Loraydan vivait une minute d’horreur, et sa main tourmentait la poignée de sa dague.

Le roi trépidait. Une sorte d’exaspération nerveuse le redressait, lui donnait une illusion de jeunesse et de force, et presque il souhaitait de pouvoir lui-même s’attaquer au colosse gardien du logis Turquand, dénoncé par Loraydan. Il était à une de ces heures où le besoin de l’action, sous la forme qui plaira au hasard, doit à tout prix se satisfaire. Dans ces heures-là, un homme devient une brute ou un héros.

– Allons, dit-il, de sa même voix brève et sèche, voici le logis Turquand: frappe, appelle!…

Loraydan vacilla. D’un geste impulsif il tira sa dague.

– C’est pour le truand du logis! songea François Ier qui vit très bien le geste.

C’était pour lui!… Le truand que le comte de Loraydan allait abattre, c’était lui! Une seconde encore, et l’Histoire eût eu à enregistrer un de ces actes qu’elle appelle des événements… un de ces millions de minuscules incidents dont fourmille l’histoire de la pauvre humanité.

Oui, une seconde encore et Loraydan, à bout de forces, changeait le nom du joyeux compère chargé de veiller, comme dit l’autre, de veiller sur les destinées de la France.

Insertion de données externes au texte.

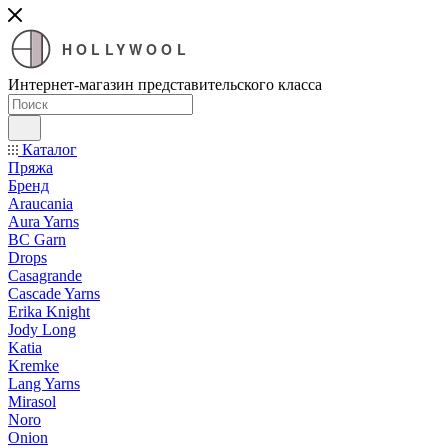
HOLLYWOOL
Интернет-магазин представительского класса
Каталог
Пряжа
Бренд
Araucania
Aura Yarns
BC Garn
Drops
Casagrande
Cascade Yarns
Erika Knight
Jody Long
Katia
Kremke
Lang Yarns
Mirasol
Noro
Onion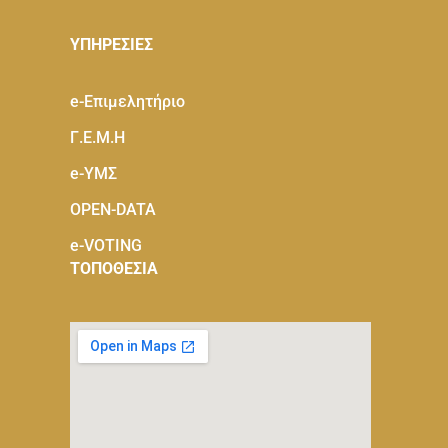
ΥΠΗΡΕΣΙΕΣ
e-Eπιμελητήριο
Γ.Ε.Μ.Η
e-ΥΜΣ
OPEN-DATA
e-VOTING
ΤΟΠΟΘΕΣΙΑ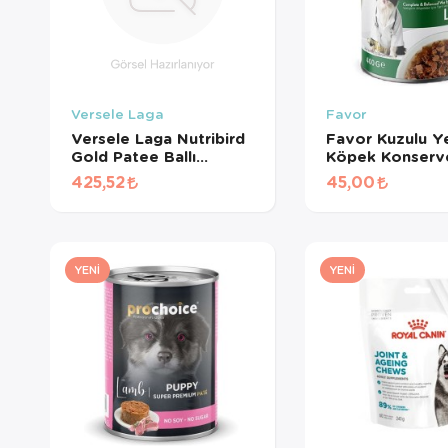
Versele Laga
Favor
Versele Laga Nutribird
Favor Kuzulu Ye
Gold Patee Ballı
Köpek Konserv
Yumurtalı Kanarya
Gr
425,52
45,00
Maması (1 KG
BÖLÜNMÜŞ)
YENI
YENI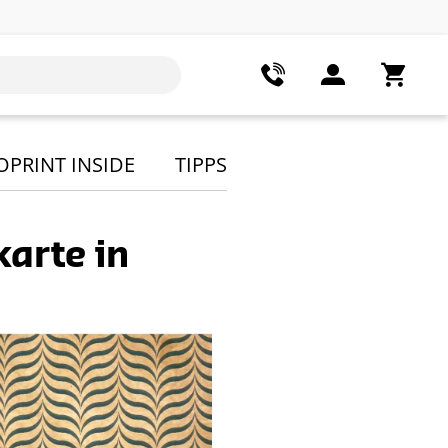
OPRINT INSIDE
TIPPS
karte in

Loraydan ivre d’horreur, Loraydan fou de jalousie, Loraydan levait le bras… le roi saisit ce bras:

– Jour de Dieu, mes chers amis, murmura-t-il, ne voyez-vous pas qu’on nous guette?

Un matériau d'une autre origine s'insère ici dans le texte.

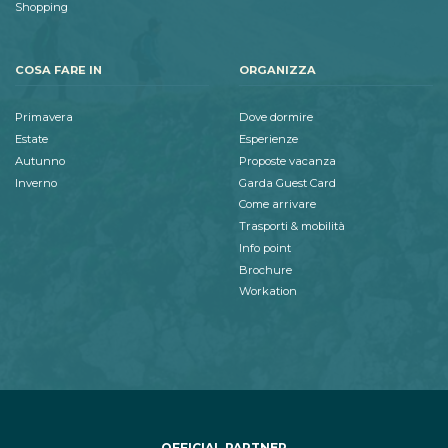
Shopping
COSA FARE IN
ORGANIZZA
Primavera
Dove dormire
Estate
Esperienze
Autunno
Proposte vacanza
Inverno
Garda Guest Card
Come arrivare
Trasporti & mobilità
Info point
Brochure
Workation
OFFICIAL PARTNER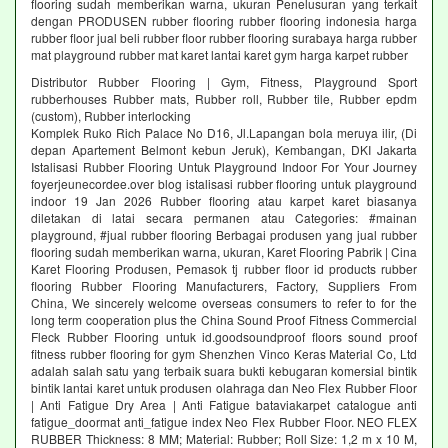
flooring sudah memberikan warna, ukuran Penelusuran yang terkait
dengan PRODUSEN rubber flooring rubber flooring indonesia harga
rubber floor jual beli rubber floor rubber flooring surabaya harga rubber
mat playground rubber mat karet lantai karet gym harga karpet rubber
Distributor Rubber Flooring | Gym, Fitness, Playground Sport
rubberhouses Rubber mats, Rubber roll, Rubber tile, Rubber epdm
(custom), Rubber interlocking
Komplek Ruko Rich Palace No D16, Jl.Lapangan bola meruya ilir, (Di
depan Apartement Belmont kebun Jeruk), Kembangan, DKI Jakarta
Istalisasi Rubber Flooring Untuk Playground Indoor For Your Journey
foyerjeunecordee.over blog istalisasi rubber flooring untuk playground
indoor 19 Jan 2026 Rubber flooring atau karpet karet biasanya
diletakan di latai secara permanen atau Categories: #mainan
playground, #jual rubber flooring Berbagai produsen yang jual rubber
flooring sudah memberikan warna, ukuran, Karet Flooring Pabrik | Cina
Karet Flooring Produsen, Pemasok tj rubber floor id products rubber
flooring Rubber Flooring Manufacturers, Factory, Suppliers From
China, We sincerely welcome overseas consumers to refer to for the
long term cooperation plus the China Sound Proof Fitness Commercial
Fleck Rubber Flooring untuk id.goodsoundproof floors sound proof
fitness rubber flooring for gym Shenzhen Vinco Keras Material Co, Ltd
adalah salah satu yang terbaik suara bukti kebugaran komersial bintik
bintik lantai karet untuk produsen olahraga dan Neo Flex Rubber Floor
| Anti Fatigue Dry Area | Anti Fatigue bataviakarpet catalogue anti
fatigue_doormat anti_fatigue index Neo Flex Rubber Floor. NEO FLEX
RUBBER Thickness: 8 MM; Material: Rubber; Roll Size: 1,2 m x 10 M,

Loraydan eut le soupir de soulagement du malheureux sur qui pèse de tout son poids quelque hideux cauchemar, et qui se réveille à temps. On guettait le roi! Qui? Où? cela importait peu. Ce qui apparut énorme, ce qui le remplit d’allégresse, ce fut l’incident lui-même – dix minutes gagnées, ou peut-être une heure… peut-être le roi obligé de s’en aller!

D’un geste, François Ier désigna la grille de l’hôtel d’Arronces contre laquelle se dessinait, confuse mais visible, une silhouette d’homme immobile.

Les trois eurent le même mouvement pour s’élancer sur l’importun.

Mais François Ier les arrêta d’un rude commandement. Et d’une voix bizarre, évocatrice des convulsions de son âme, il gronda:

– C’est à moi! Ceci me regarde!… Par l’enfer, voici la deuxième fois que je viens au logis Turquand, et pour la deuxième fois, la grille de l’hôtel d’Arronces… oui… là, comme la première fois… tu te rappelles, Loraydan?… c’est l’hôtel d’Arronces qui…

Il bégayait. Les trois courtisans lui virent une figure qui les épouvanta.

– Cet homme… continua François Ier.

Un éclair fantastique, un éblouissant et terrible éclair, illumina soudain l’esprit fuligineux de Loraydan, comme, par les sinistres nuits lourdes d’orage, quelque immense balafre de feu éventre le ciel noir et, pour une seconde, illumine les vastes paysages tourmentés.

Cet homme!…

Loraydan haleta:

– Sire! Sire! C’est le même!…

– Le même?…

– CLOTHER DE PONTHUS!…

Et Loraydan, ivre de joie comme il avait été ivre de fureur, d’une grande lampée frénétique, aspira l’air froid de la nuit d’hiver. Et il hurla:

– JE VIENS DE CONDAMNER À MORT CLOTHER DE PONTHUS!

– Tu crois que c’est le même? grogna François Ier.

Loraydan jeta un long regard sur la silhouette immobile. Il eût reconnu Clother dans une foule. Il l’eût reconnu dans la tombe. La haine, quand elle est sincère, creuse profondément le dessin de l’être haï dans la mémoire. Pour Loraydan, aucune forme humaine ne pouvait être semblable à la forme définitive que Clother avait prise dans son esprit. Loraydan se dit:

– Ce n’est pas lui! Non, non, ce n’est pas lui!… Et au roi:

– C’EST LUI, SIRE! PAS DE DOUTE! C’EST BIEN CLOTHER DE PONTHUS!…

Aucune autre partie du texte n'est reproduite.